Intracranial aneurysm (IA) is a common cerebrovascular disease in which sacral aneurysms occurring in the Wills ring region can lead to devastating subarachnoid hemorrhage. Despite advances in research, the underlying mechanisms of IA formation and rupture remain incompletely understood, hindering early diagnosis and effective treatment. This review comprehensively summarizes the current landscape of IA biomarkers, encompassing genetic markers, DNA, RNA, inflammatory molecules, oxidative stress proteins, and extracellular matrix (ECM) components. Accumulating evidence suggests that various biomarkers are associated with different stages of IA pathogenesis, including initiation, progression, and rupture. Aberrant ECM composition and remodeling have been observed in IA patients, and extracellular matrix-degrading enzymes are implicated in IA growth and rupture. Biomarker research in IA holds great potential for improving clinical outcomes. Future studies should focus on validating the existing biomarkers, identifying novel ones, and investigating their underlying mechanisms to facilitate the development of personalized preventive and therapeutic strategies for IA.

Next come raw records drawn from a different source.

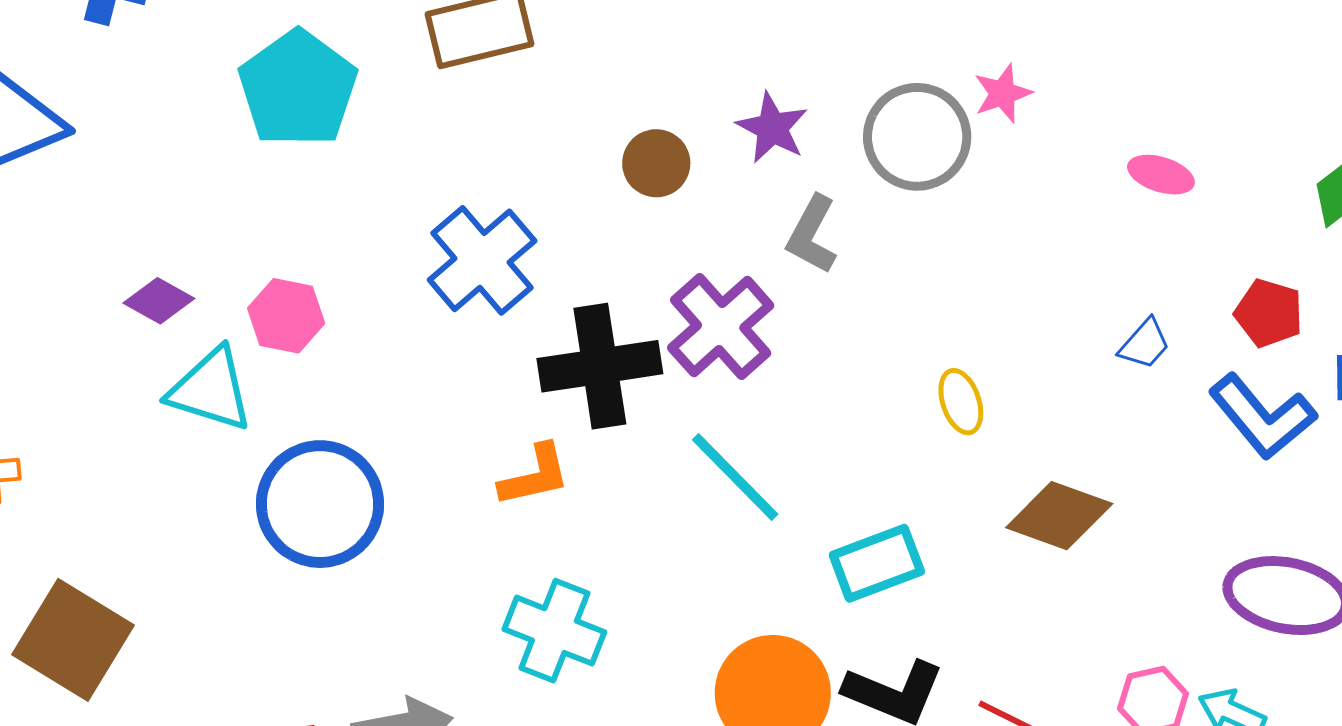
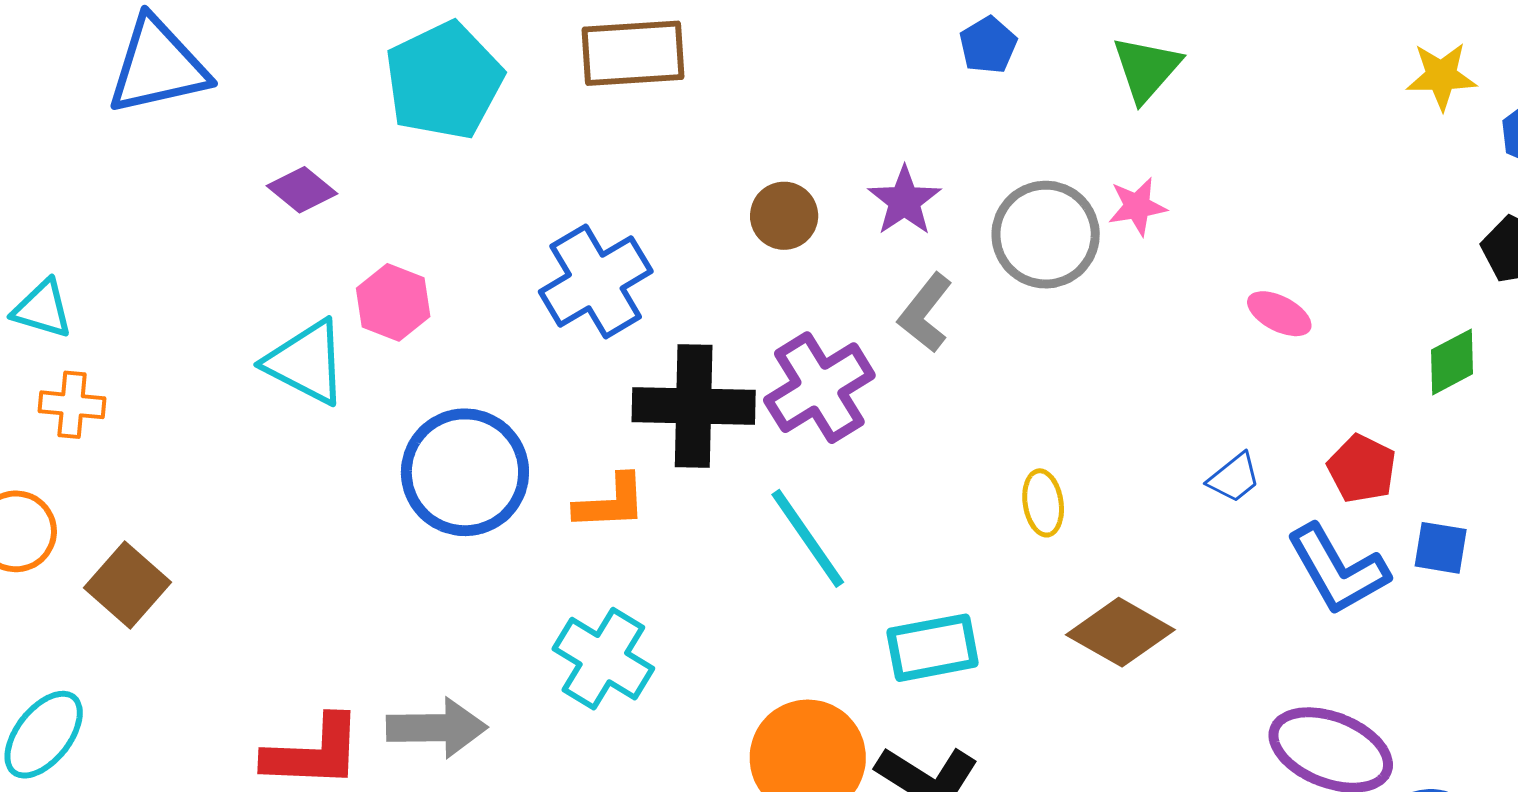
purple diamond: (159, 301) -> (302, 190), moved
blue circle: (320, 504) -> (465, 472), moved
brown square: (73, 640) -> (128, 585), size x0.7

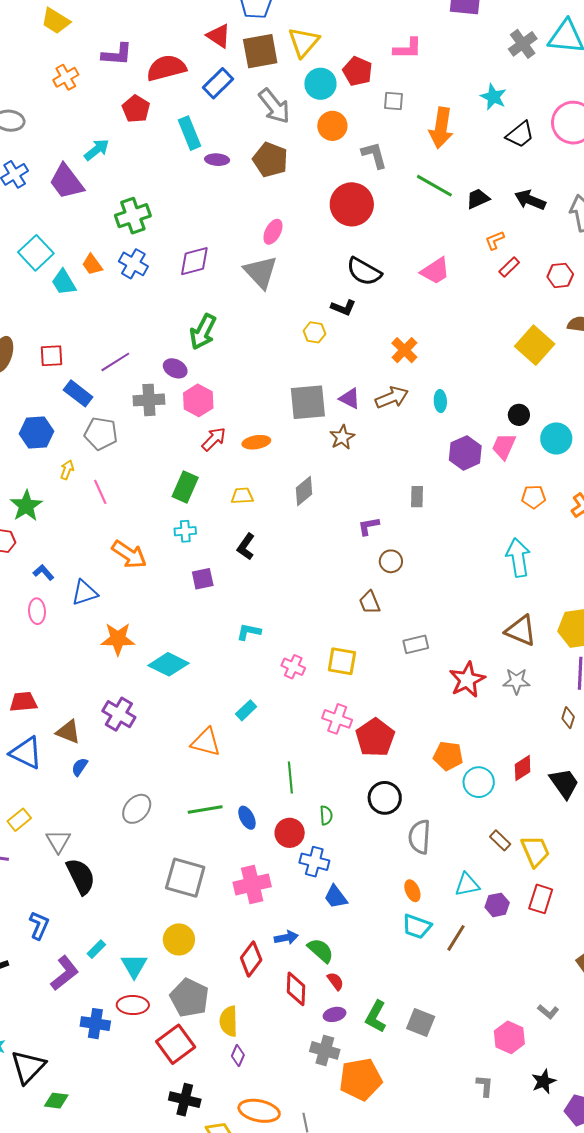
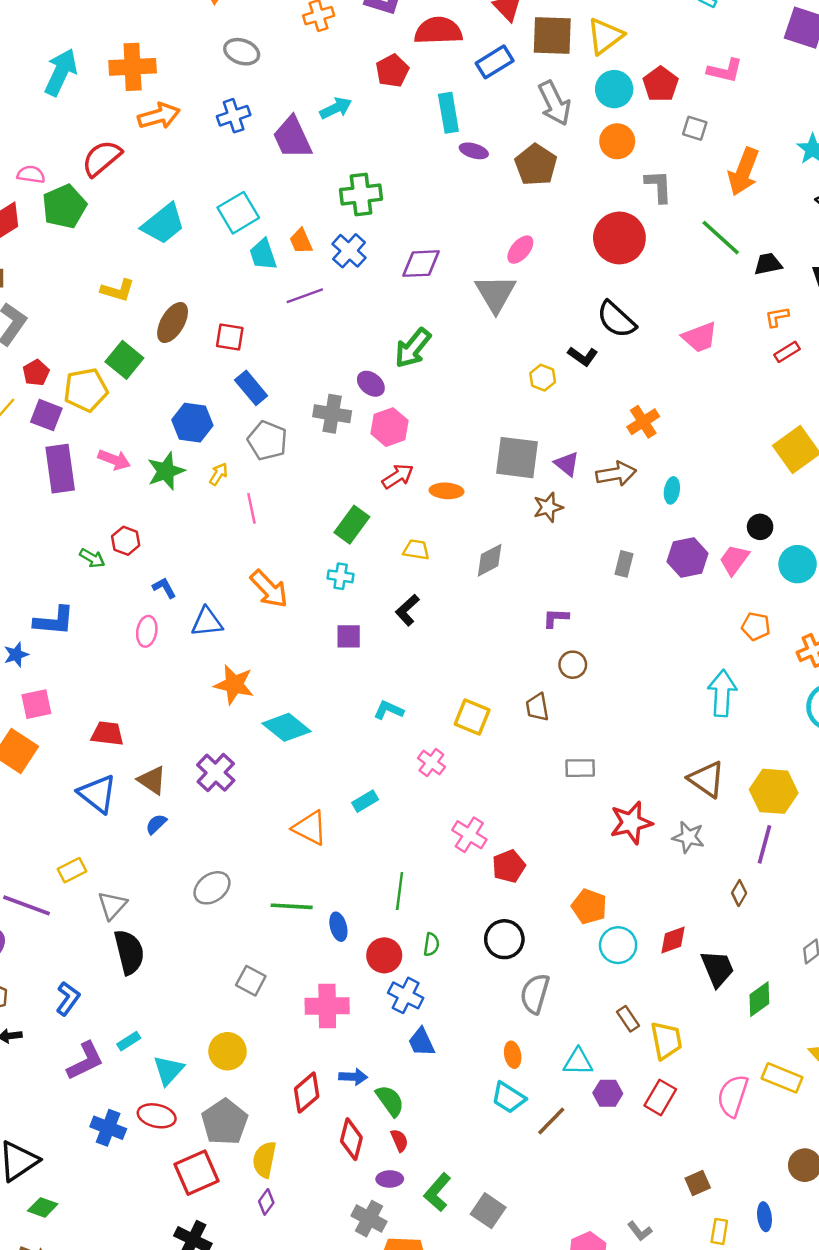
purple line: (115, 362) -> (305, 296), moved
gray rectangle: (417, 497) -> (624, 564), moved
green star: (26, 506) -> (166, 471), moved
yellow square: (342, 661) -> (472, 717), moved
red pentagon: (375, 738) -> (509, 866), size x0.7
gray square: (185, 878) -> (251, 981), size x0.6

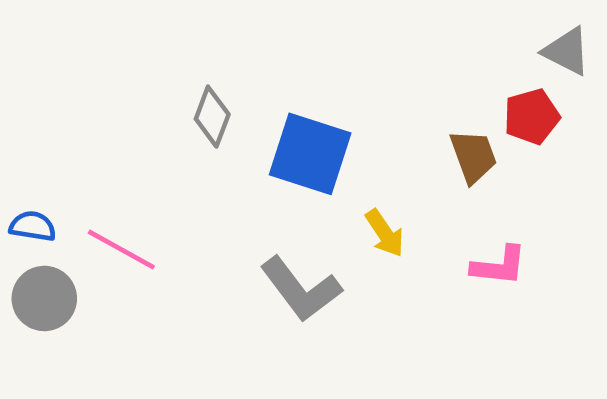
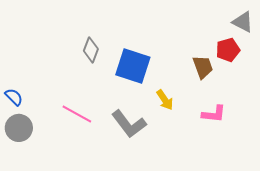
blue semicircle: (33, 226) -> (14, 97), turned 36
pink line: (121, 249) -> (77, 114), moved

颅内动脉瘤(IA)是一种常见的脑血管疾病,其中发生在Willis环区域的囊性动脉瘤可导致毁灭性的蛛网膜下腔出血。尽管研究取得了进展,但IA形成和破裂的潜在机制仍未完全明确,这阻碍了早期诊断和有效治疗。本综述全面总结了IA生物标志物的当前情况,包括遗传标志物、DNA、RNA、炎症分子、氧化应激蛋白和细胞外基质(ECM)成分。越来越多的证据表明,各种生物标志物与IA发病机制的不同阶段相关,包括起始、进展和破裂。在IA患者中观察到细胞外基质组成异常和重塑,细胞外基质降解酶与IA的生长和破裂有关。IA的生物标志物研究在改善临床结果方面具有巨大潜力。未来的研究应专注于验证现有生物标志物、识别新的生物标志物,并研究其潜在机制,以促进IA个性化预防和治疗策略的发展。